Yesterday was the last day of the 2006 Lebanon war, the final chapter of Israel’s folly and Hizbollah’s hubris, a grisly day of corpse-swapping and refrigerated body parts and coffin after bleak wooden coffin on trucks crossing the Israeli border, which left old Ali Ahmed al-Sfeir and his wife, Wahde, stooped and broken with grief. Ali had a grizzled grey beard and stood propped on a stick while Wahde held a grey-tinged photograph of a young man – her son Ahmed, born in 1970. “He was a martyr, but I do not know which lorry he will be on,” she said. In the slightly torn picture, he looked whey-faced, unsmiling, already dead.
That could not be said for Samir Kuntar – 28 years in an Israeli jail for the 1979 murder of an Israeli, his young daughter and a policeman. He arrived from Israel very much alive, clean shaven but sporting a neat moustache, overawed by the hundreds of Hizbollah supporters, a man used to solitary confinement who suddenly found himself idolised by a people he had not seen in almost three decades. His eyes moved around him, the eyes of a prisoner watching for trouble. He was Israel’s longest-held Lebanese prisoner; Hizbollah’s leader, Sayed Hassan Nasrallah, had promised his release. And he had kept his word.
The coffins – newly hammered together in Tyre before the 200 Hizbollah, Amal militia and Palestinian bodies arrived from Israel – were soon bathed in the Lebanese flag and golden Hizbollah banners, drawn by a flower-encrusted truck towards Beirut. Wahde climbed on to a plastic chair, desperate to see the box containing her son’s skeleton. Old Ali pleaded to stand with her but she told him he was too old, so he stood, head bowed, amid the television reporters and young Hizbollah fighters, with tears in his eyes. Who knows if Ahmed was in one of the boxes?
But it was also a day of humiliation. Humiliation most of all for the Israelis. After launching their 2006 war to retrieve two of their captured soldiers, they killed more than a thousand Lebanese civilians, devastated Lebanon, lost 160 of their own – most of them soldiers – and ended up yesterday handing over 200 Arab corpses and five prisoners in return for the remains of the two missing soldiers and a box of body parts.

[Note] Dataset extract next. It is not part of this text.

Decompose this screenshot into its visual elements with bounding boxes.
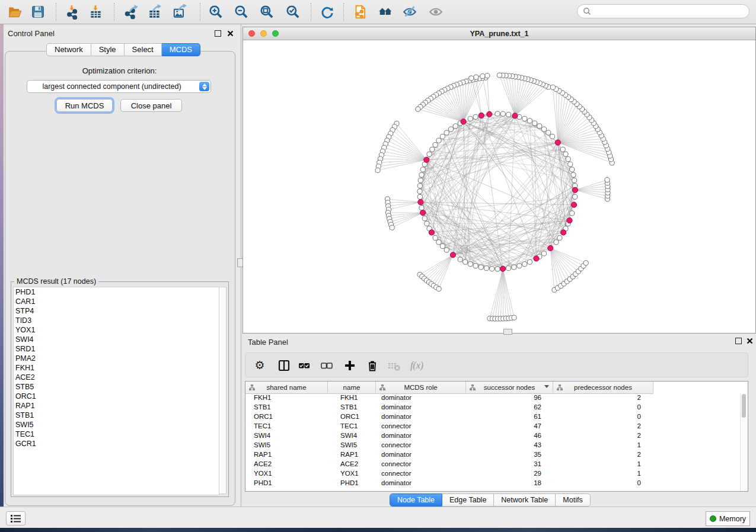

For the Americans who have supported the democratically elected Lebanese government of Fouad Siniora, it was a day of hopelessness. For Mr Siniora himself, along with the President and all the surviving ex-prime ministers and presidents of Lebanon, and the leader of the Druze community and the country’s MPs and Muslim religious leaders, and bishops and higher civil servants, and the heads of all the security services – along, of course, with the UN’s representative – were at Beirut airport to grovel before the five prisoners whom Hizbollah had freed from Israel. They were flown north by the Lebanese army’s own helicopters.